Haagse Stadspartij: “Hou de zeewindparken uit het zicht”

De Haagse Stadspartij vraagt het college zich in te spannen dat windmolenparken op zee niet zichtbaar zijn vanaf de kust. Het uitzicht op zee moet vanaf het strand, de boulevard en de duintoppen onbelemmerd blijven.

Het kabinet wil windmolenparken dichter bij de kust plaatsen. Daardoor wordt de afstand tot het vasteland verkleind. Dat leidt tot goedkopere windmolenparken. Die kostenbesparing lijkt aantrekkelijk, maar wanneer daardoor het vrije uitzicht op zee verdwijnt, gaat er iets van onschatbare waarde verloren.

Ook de zonsondergang op Scheveningen en Kijkduin zonder zicht op windmolens is de Haagse Stadspartij dierbaar.
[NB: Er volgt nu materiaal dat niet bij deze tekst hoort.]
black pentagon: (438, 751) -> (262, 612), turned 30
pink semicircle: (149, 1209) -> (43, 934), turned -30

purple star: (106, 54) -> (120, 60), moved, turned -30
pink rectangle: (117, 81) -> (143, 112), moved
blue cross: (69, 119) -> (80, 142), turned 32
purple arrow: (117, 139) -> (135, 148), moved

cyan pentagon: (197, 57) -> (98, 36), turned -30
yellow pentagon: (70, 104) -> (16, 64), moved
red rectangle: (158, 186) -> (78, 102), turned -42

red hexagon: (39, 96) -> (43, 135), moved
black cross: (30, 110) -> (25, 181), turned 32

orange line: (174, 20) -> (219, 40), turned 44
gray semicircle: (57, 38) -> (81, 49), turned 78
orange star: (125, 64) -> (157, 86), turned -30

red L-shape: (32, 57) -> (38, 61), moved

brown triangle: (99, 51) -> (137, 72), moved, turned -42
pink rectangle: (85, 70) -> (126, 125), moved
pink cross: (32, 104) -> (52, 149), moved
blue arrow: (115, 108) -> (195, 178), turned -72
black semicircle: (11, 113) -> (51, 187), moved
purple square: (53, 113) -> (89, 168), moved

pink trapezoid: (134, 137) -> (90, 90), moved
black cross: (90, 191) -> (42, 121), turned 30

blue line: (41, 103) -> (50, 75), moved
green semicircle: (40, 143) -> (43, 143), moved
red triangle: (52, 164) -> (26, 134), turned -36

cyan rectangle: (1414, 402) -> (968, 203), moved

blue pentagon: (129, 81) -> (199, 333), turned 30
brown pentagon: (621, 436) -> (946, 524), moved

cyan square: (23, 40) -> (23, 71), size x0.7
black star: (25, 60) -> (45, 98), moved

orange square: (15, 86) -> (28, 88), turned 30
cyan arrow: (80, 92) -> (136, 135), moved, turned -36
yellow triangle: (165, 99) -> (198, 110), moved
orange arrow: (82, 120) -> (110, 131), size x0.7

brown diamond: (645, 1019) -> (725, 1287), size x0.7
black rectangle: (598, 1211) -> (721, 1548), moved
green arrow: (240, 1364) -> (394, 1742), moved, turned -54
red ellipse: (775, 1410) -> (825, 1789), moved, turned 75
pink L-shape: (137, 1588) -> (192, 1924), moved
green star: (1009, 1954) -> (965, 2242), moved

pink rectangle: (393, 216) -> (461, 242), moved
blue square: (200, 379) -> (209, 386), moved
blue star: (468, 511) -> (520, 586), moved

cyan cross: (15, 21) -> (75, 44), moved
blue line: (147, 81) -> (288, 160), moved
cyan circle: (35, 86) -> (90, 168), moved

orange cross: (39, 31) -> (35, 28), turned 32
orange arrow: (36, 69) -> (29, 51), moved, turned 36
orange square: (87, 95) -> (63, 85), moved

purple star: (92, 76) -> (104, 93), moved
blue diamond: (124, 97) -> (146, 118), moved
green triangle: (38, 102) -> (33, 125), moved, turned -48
Dat betekent dat er ook rekening gehouden moet worden met de buiging van het licht door de atmosfeer. Een windmolen die fysiek net achter de horizon staat, kan dus nog steeds tussen de ondergaande zon en de bezoeker van de kust staan. 

Joeri Oudshoorn, raadslid van de Haagse Stadpartij heeft hierover de volgende vragen aan het college gesteld:

 

Den Haag, 29 september 2014

Geachte voorzitter,

Op de website van NRC Handelsblad staat het artikel ‘Kabinet wil drie windmolenlocaties op zee, vergunningen vervallen’, gedateerd 26 september 2014. http://www.nrc.nl/nieuws/2014/09/26/kabinet-wil-drie-locaties-voor-windmolens-op-zee-vergunningen-vervallen/

Met inachtneming van artikel 38 van het reglement van orde leg ik de volgende vragen aan het college voor:

  1. Is het college met mij van mening dat windmolenparken op zee een goede ontwikkeling zijn, maar dat zij vanaf de kust (strand, boulevard, duintoppen) niet zichtbaar moeten zijn? Zo nee, waarom niet?
  2. Het zicht op zee wordt bepaald door verschillende factoren. De breking van het zonlicht maakt dat de ondergaande zon hoger lijkt te staan dan in werkelijkheid het geval is. De wet van Snellius veroorzaakt een kromming van het licht waardoor de zon na feitelijke ondergang nog steeds te zien is. Een onderbreking van dat licht ‘achter’ de horizon kan dus nog steeds effect hebben op het zicht op de ondergaande zon. Houdt het college rekening met dit effect bij de berekening van de gevolgen?
  3. De hoogte ten opzichte van het zeeniveau waarvandaan naar de horizon gekeken wordt is een andere factor. Vanaf welke hoogte vindt het college het acceptabel dat er bij optimale omstandigheden zicht is op (een deel van) de windmolens?
  4. Op welke afstand van de kust zouden de windmolens moeten staan, wanneer uitgesloten wordt dat de windmolens zichtbaar zijn vanuit de kust (strand, boulevard, duintoppen)?
  5. Op welke afstand van de kust zouden de windmolens moeten staan, wanneer uitgesloten wordt dat de windmolens zichtbaar zijn vanuit de kust op de door het college acceptabel geachte hoogte?
  6. Kan het college aangeven welke inspanningen geleverd zijn en welke inspanningen het college gaat leveren om windmolenparken op zee zo te situeren dat zij vanuit de kust (strand, boulevard, duinen) niet zichtbaar zijn?